* PROMPT
List each line of the data in which the string "product" appears.

[Extracted data entries]
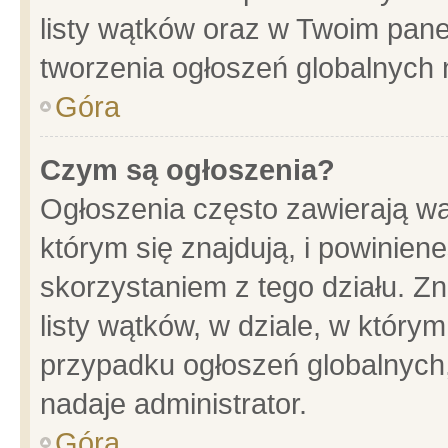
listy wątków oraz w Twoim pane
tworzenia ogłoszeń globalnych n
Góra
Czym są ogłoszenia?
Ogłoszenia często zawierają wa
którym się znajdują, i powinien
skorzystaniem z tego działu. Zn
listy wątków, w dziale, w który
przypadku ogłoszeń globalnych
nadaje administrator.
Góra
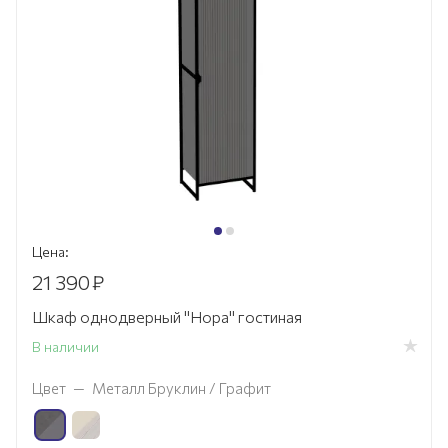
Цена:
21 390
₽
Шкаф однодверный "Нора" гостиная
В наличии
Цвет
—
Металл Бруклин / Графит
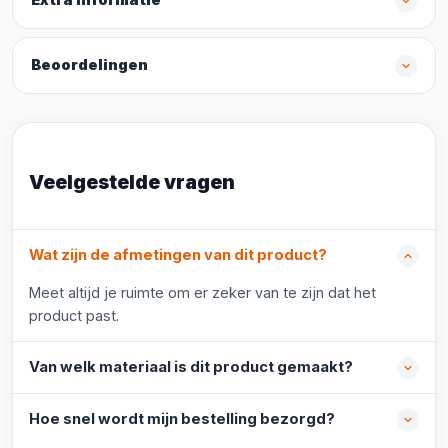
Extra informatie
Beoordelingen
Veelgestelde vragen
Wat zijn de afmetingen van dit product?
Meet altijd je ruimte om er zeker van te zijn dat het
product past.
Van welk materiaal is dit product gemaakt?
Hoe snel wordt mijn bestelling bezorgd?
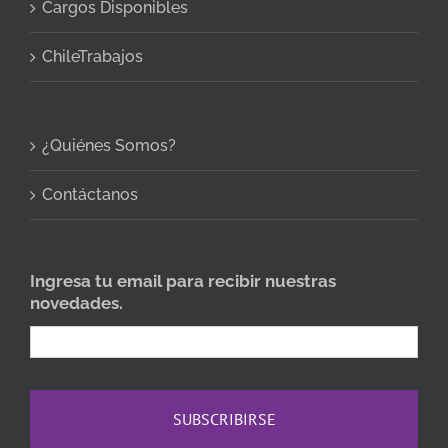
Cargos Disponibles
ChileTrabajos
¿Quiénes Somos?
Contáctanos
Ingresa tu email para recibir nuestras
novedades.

---

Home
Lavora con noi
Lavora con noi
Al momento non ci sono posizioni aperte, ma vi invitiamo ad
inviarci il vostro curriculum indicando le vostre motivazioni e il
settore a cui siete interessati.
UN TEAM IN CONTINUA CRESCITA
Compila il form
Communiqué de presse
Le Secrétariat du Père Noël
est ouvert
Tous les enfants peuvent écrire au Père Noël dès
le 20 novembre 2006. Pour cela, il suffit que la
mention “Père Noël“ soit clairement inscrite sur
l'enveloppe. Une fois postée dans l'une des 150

--

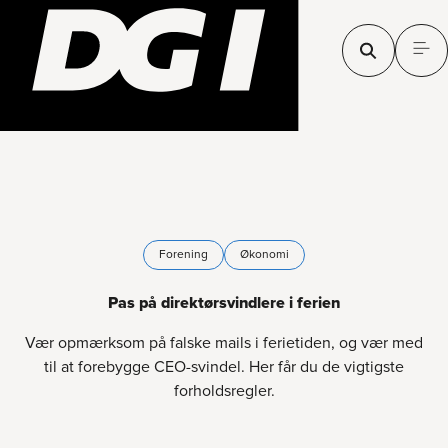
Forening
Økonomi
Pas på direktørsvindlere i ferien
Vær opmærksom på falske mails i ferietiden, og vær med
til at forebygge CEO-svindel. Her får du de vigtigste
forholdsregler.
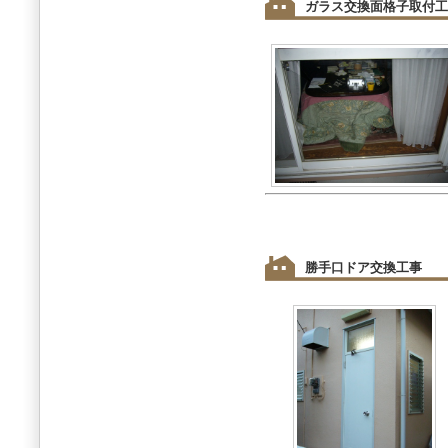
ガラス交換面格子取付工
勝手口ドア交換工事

* ANSWER SPACE
Wat zijn de afmetingen van dit product?
product past.
Van welk materiaal is dit product gemaakt?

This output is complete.